VAR_GLOBAL PERSISTENT
CNT : FB_Hash(enDb:=FALSE);
END_VAR
// Each station would have its _sid defined automatically base on instance path.
CNT.inc(_sid); // Equivalent to CNT.inc('MAIN.station1');
CNT.inc('MAIN.station1.tool1'); //CNT.inc(CONCAT(instancePath, '.tool1'));
CNT.inc('MAIN.station1.tool2');
CNT.inc('MAIN.station1.tool3');
See Instance Path blog for more information on
_sid
.
And on the HMI have a button linked to the reset method. If you have a database connection, it will also automatically push it up.

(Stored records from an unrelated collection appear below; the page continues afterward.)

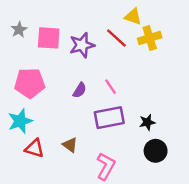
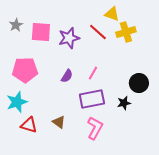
pink line: (110, 87) -> (93, 73), turned 64
black circle: (156, 151) -> (139, 83), moved
pink L-shape: (106, 166) -> (95, 128), moved

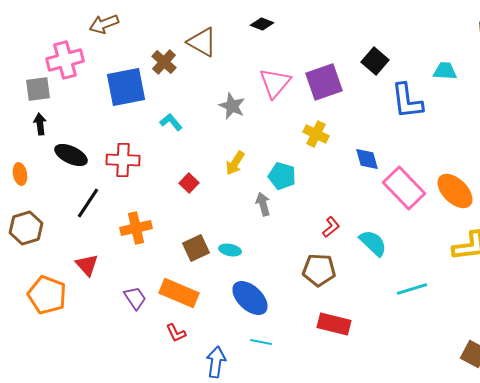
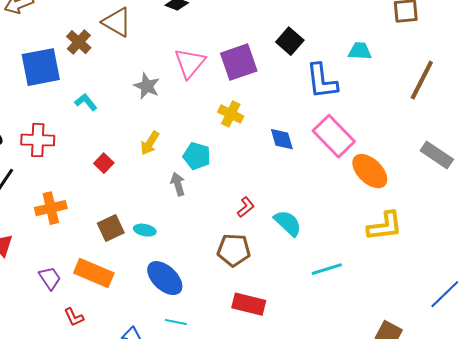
pink rectangle: (404, 188) -> (334, 136), moved
red L-shape: (176, 333) -> (74, 317), moved

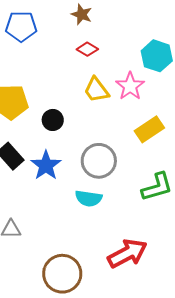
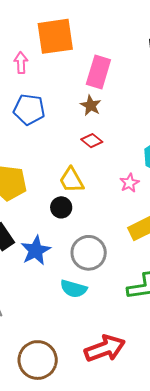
pink star: (130, 86) -> (129, 183), size x0.7
yellow trapezoid: (96, 90) -> (71, 180), moved
black circle: (53, 120) -> (61, 207), moved

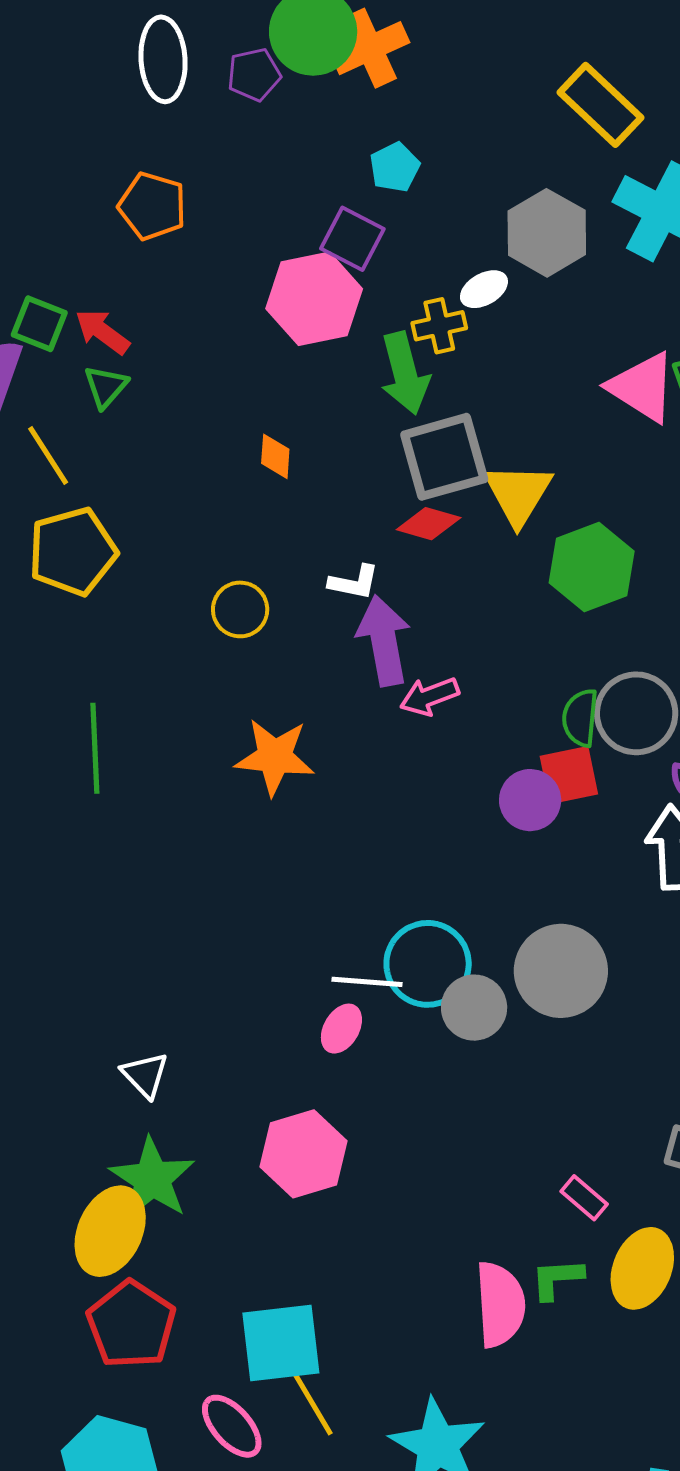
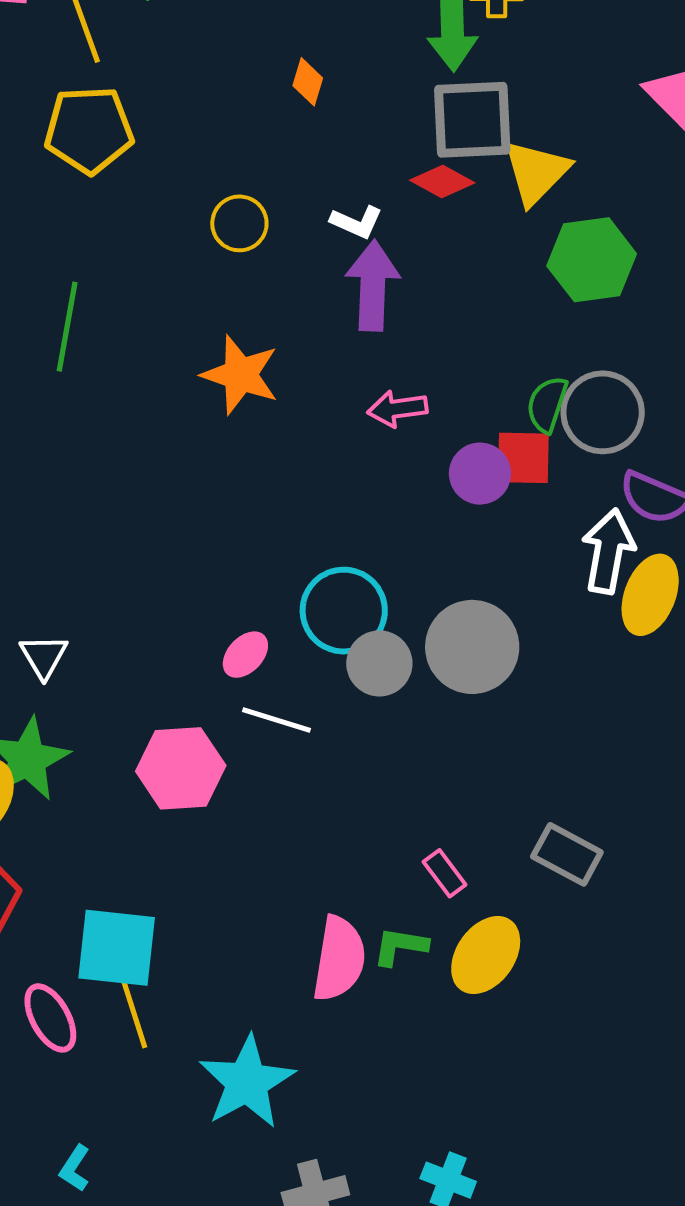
pink arrow: (429, 696) -> (397, 409), moved
white line: (367, 982) -> (276, 720), moved

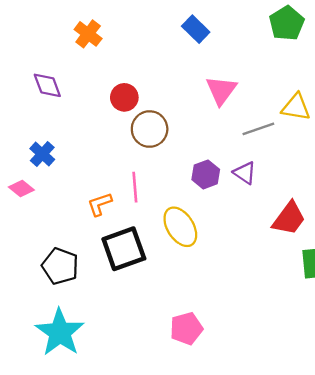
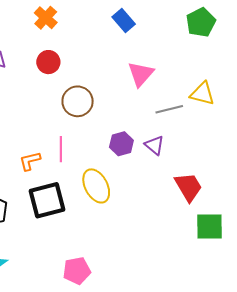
orange cross: (88, 34) -> (46, 18), moved
red circle: (124, 97) -> (48, 62), moved
red trapezoid: (289, 218) -> (188, 187), turned -72
pink pentagon: (186, 328) -> (77, 271), moved

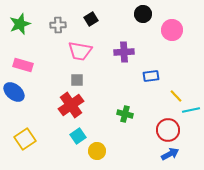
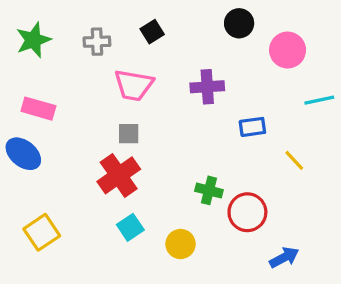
cyan line: (191, 110) -> (319, 100), moved
red circle: (168, 130) -> (247, 212), moved
yellow circle: (97, 151) -> (181, 244), moved

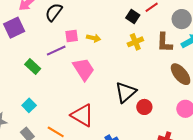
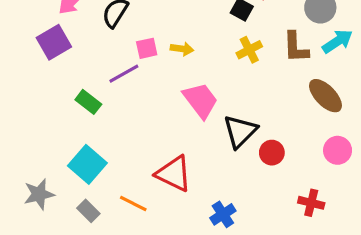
pink trapezoid: (84, 69) -> (200, 100), moved
cyan square: (29, 105) -> (87, 164), size x1.6

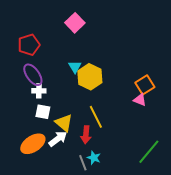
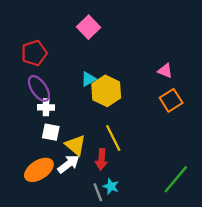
cyan triangle: (75, 67) -> (88, 79), turned 32
pink triangle: (140, 100) -> (165, 71), moved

CNT.reset('MAIN.station1.tool3')
Quick Sort
As a bonus this FB also implements a quick sort to be used in conjunction with the dataSorted
array. This array is used for display purposes on the HMI. Since the hashing algorithm used does not place data in sequential order, there needs to be a way to condense it down to a sequential array for presenting on the HMI. The sort
method does exactly that.
Conclusion
And here I was happy to have found a default implementation of a Hash Table inside a Beckhoff library. It was too good to be true. For simple non persistent use cases the default Hash Table is likely sufficient - I even use it elsewhere.
This custom FB_Hash is just a lot nicer and easier to use and works if made persistent. I call it beautiful counting.